A new cluster analysis was then performed with all the stations that were not included in the first homogeneous region (Region 1 in Table 4). Two groups were obtained, with 20 stations and 15 stations respectively. The stations Liguay (D i  = 3.23), San Rafael (D i  = 3.55) and Talca (D i  = 3.03), showed as discordant in the first new group. The rest of stations (17) behaved as a homogeneous region, with H-statistic values of 0.76, −0.33, and 0.60, for H 1 , H 2 and H 3 , respectively (Region 2 in Table 4).The sub-region with the 15 stations had no discordant sites and the value of H 1 was 1.00. This last value is the lowest value to classify a region as a possibly heterogeneous. Since some spare stations were available (those removed from Region 2 for being discordant), a new group or region was formed by adding them to the sub-region with the 15 stations. Thus, an 18-site region was available and its homogeneity was tested. Only one station was discordant (San Rafael station, D i  = 3.18), but the 17 stations left, behaved as an homogeneous region (Region 3 in Table 4) with H-statistic values of 0.80, 0.46, and 1.17, for H 1 , H 2 and H 3 , respectively.

Figure 4 shows the three homogeneous regions obtained by colouring each station with the reference colour of the region: red for Region 1, blue for Region 2, and green for Region 3. Only one station (San Rafael) stays in black in Fig. 4 because it was not possible to include it in any of the three homogeneous regions detected (Table 4). For this station, only the local frequency analysis of extreme annual daily rainfall is then possible. Moreover, if the results that the authors present in this work are compared to those in García-Marín et al. (2015a), the latter let five spare sites that could not be included into any homogeneous region. This fact shows a clear improvement in the process of forming homogeneous regions. Thus the methodology presented in this work is the easiest and most direct when looking for homogeneous regions.

Fig. 4
figure 4

The final regions obtained (red, blue and green sites) and the sparse station (black)

4 Summary and Conclusions

This paper presents a new methodology for grouping stations into regions when performing a RFA of extreme daily annual rainfall data. According to the results, grouping daily rainfall data series into homogeneous regions using the generalized fractal dimensions (also known as Rénji spectrum) of daily rainfall data is a useful method. The novelty of this work is that only with two fractal dimensions, D 1 and D 2 , from the Rénji spectrum, homogeneous regions in RFA are easily obtained.

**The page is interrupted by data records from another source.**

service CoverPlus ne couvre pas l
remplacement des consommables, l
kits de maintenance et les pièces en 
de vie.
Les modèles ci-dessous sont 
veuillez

The Regional Frequency Analysis methodology used in this work was the one proposed by Hosking and Wallis (1997). This method is widely used in hydrology and is based on the L-moments of the data series analysed. Thus, the main L-moments and L-moments ratios of extreme annual daily rainfall data series from 53 sites in the Maule region (Chile) were obtained. Considering each station characterized by it L-moments, a first RFA was made considering a region composed by the whole sites. This region showed heterogeneous and had to be divided into new sub-regions potentially homogeneous.

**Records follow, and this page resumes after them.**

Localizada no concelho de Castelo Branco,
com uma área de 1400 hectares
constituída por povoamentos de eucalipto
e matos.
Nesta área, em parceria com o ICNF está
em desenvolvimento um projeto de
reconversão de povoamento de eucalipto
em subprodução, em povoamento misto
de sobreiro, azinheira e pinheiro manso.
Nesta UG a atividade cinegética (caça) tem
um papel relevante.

Cluster analysis was performed in order to divide the whole region into new sub-regions. For this purpose, each station was characterized by two fractal dimensions from the Rénji Spectrum. The spectrum was obtained by applying the box counting method to each daily rainfall data (previously validated). The differences between the Rénji spectrums indicated that some of their fractal dimensions could be used as site characteristics in the cluster analysis. Two representative dimensions in fractal analysis, D 1 and D 2 , were then used. D 1 characterizes the distribution of the rainfall data series and D 2 is related to the correlation function.

The fractal dimension-based cluster analysis led to form three fully homogeneous regions of 17, 18 and 17 stations respectively. Only one site stayed out of these homogeneous regions being the local frequency analysis the only option when dealing with its extreme annual daily rainfall data.